EEEEKKK!   That's one of the things I wanted home made bacon for.

Thought fatties with home made sausage and bacon would be awesome.

And ABTs too.


----------



## rbranstner (Dec 14, 2010)

You go right ahead and use it in what ever you want it will taste awesome.  I like to use the cheapest bacon I can find when I wrap fatties etc. I don't want to waste my good bacon as it goes way to fast the way it is. haha.


----------



## roller (Dec 14, 2010)

Now we are talking !!!!!!!!!!!!!!!!! NICE !


----------



## old poi dog (Dec 14, 2010)

The Bacon slabs are great. I will need to make some also....soon.


----------



## mballi3011 (Dec 14, 2010)

Well your bacon looks awesome and I really like home made bacon too. You just can't get baon like that anywhere but then who's looking. I like to make my own myself.


----------



## rw willy (Dec 14, 2010)

Thanks for all the words.

It was easy and the taste is great.  I took a pd to work, we ate bacon for lunch.  I ordered another belley today.  Should be here next week.  I'll do the same except I'll go with maple instead of apple.  Just to check it out.  Might do one with a boat load of CBP rubbed on.  Does the pepper go on after the rinse?

Thanks


----------



## rdknb (Dec 14, 2010)

I see you live in Md, where is your butcher.  I have been able to find one.  Bacon looks great


----------



## rw willy (Dec 14, 2010)

I use Bowmans in Aberdeen.  I called to late to get it this week.  I think Gavenells in Cecil would have them also.  I'm not crossing the dam anytime soon.  How about you, where are you scoring your bellies?


----------



## meateater (Dec 14, 2010)

That was one big fry test, hope ya had some eggs and taters with that! Looks like some awesome bacon, Bearcarver has a great recipe and ya won't be visiting farmer john again in the near future. This reminds me I just opened my last bag a couple day's ago, I need to visit the butcher here soon.


----------



## rdknb (Dec 15, 2010)

RW Willy said:


> I use Bowmans in Aberdeen.  I called to late to get it this week.  I think Gavenells in Cecil would have them also.  I'm not crossing the dam anytime soon.  How about you, where are you scoring your bellies?
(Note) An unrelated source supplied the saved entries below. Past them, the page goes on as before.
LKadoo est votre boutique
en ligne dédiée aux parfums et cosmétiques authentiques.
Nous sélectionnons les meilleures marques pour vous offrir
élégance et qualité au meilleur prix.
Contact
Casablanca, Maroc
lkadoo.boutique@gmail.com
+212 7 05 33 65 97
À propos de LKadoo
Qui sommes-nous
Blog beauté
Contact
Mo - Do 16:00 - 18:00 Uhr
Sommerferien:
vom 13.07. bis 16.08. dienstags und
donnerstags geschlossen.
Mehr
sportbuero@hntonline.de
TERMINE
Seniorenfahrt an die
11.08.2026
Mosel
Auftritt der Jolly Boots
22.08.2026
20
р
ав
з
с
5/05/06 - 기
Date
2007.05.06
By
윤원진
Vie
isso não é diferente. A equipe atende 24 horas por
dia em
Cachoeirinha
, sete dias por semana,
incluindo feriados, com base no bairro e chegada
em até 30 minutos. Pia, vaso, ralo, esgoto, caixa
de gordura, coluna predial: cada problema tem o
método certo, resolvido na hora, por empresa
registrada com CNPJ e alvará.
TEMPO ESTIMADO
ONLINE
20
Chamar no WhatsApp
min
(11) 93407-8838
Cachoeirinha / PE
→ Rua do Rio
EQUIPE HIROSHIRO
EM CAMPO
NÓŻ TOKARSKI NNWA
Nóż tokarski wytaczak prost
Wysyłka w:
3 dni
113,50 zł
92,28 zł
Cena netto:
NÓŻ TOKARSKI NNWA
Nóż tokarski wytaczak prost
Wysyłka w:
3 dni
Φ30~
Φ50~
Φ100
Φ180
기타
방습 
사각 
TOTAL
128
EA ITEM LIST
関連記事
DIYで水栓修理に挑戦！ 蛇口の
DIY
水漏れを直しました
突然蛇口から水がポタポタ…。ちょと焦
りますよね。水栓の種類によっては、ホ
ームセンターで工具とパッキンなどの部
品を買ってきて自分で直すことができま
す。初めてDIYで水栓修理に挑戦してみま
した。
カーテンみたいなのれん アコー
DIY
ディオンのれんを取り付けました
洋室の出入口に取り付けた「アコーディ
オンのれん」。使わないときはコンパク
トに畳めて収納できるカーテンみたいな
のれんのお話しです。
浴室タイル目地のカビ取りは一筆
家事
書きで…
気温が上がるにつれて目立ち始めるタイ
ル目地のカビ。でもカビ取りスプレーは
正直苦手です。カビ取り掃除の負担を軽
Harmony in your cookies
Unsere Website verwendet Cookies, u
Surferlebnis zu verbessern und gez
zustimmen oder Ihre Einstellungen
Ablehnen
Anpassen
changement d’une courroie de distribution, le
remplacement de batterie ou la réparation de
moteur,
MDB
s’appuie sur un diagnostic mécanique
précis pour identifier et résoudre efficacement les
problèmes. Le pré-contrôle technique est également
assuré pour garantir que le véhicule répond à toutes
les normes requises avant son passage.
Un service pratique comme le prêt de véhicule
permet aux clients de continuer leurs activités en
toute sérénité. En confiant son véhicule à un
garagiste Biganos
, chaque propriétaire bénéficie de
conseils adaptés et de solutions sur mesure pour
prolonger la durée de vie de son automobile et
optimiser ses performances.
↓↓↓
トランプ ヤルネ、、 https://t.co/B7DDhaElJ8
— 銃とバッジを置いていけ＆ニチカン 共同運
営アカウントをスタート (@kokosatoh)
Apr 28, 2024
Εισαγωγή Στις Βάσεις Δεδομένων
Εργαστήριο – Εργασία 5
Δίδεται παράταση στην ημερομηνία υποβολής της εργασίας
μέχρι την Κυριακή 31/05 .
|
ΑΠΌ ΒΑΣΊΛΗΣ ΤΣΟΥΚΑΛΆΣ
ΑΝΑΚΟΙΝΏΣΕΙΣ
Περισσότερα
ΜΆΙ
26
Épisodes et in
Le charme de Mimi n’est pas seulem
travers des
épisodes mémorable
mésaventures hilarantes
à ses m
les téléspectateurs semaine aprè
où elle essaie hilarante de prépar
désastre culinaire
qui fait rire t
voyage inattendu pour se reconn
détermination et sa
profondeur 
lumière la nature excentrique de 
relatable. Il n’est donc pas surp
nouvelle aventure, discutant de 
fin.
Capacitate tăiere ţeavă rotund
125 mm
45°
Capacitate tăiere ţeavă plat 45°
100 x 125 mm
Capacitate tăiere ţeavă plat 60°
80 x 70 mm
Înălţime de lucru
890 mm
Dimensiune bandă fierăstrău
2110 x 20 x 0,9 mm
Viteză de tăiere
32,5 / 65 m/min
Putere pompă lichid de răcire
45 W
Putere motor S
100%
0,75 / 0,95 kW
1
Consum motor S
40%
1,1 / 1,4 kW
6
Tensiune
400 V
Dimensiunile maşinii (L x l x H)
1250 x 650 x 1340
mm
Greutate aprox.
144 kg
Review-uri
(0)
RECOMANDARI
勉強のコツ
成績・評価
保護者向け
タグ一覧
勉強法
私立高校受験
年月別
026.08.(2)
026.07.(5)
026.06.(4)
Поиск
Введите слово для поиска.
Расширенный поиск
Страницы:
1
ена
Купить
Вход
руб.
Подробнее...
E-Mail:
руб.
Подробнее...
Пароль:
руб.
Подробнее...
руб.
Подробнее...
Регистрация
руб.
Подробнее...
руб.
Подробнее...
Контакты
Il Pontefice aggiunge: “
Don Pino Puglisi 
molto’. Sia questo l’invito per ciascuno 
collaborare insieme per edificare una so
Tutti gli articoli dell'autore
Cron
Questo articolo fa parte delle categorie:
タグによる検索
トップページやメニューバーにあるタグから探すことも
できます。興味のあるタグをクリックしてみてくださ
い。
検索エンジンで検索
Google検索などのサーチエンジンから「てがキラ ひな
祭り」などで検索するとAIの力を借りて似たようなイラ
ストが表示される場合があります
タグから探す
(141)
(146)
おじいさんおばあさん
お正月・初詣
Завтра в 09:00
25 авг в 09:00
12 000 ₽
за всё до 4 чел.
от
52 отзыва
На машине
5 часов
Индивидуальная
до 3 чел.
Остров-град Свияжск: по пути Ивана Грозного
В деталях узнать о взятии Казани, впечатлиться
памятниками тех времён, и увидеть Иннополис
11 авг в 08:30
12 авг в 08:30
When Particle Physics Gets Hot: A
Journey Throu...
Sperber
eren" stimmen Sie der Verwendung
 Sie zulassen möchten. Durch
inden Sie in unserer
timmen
I live on Kent Island and there are no butchers to be found.  Guess I will have to go north


----------



## chefrob (Dec 15, 2010)

RW Willy said:


> Might do one with a boat load of CBP rubbed on.  Does the pepper go on after the rinse?
> 
> Thanks


i've done it both ways........now i just do it after the rinse.


----------



## smoking g8tr (Dec 20, 2010)

Man those are some nice slabs. I am getting ready to butcher my next round of hogs and have been dreaming about fresh bacon. This thread has just helped the drool a little.


----------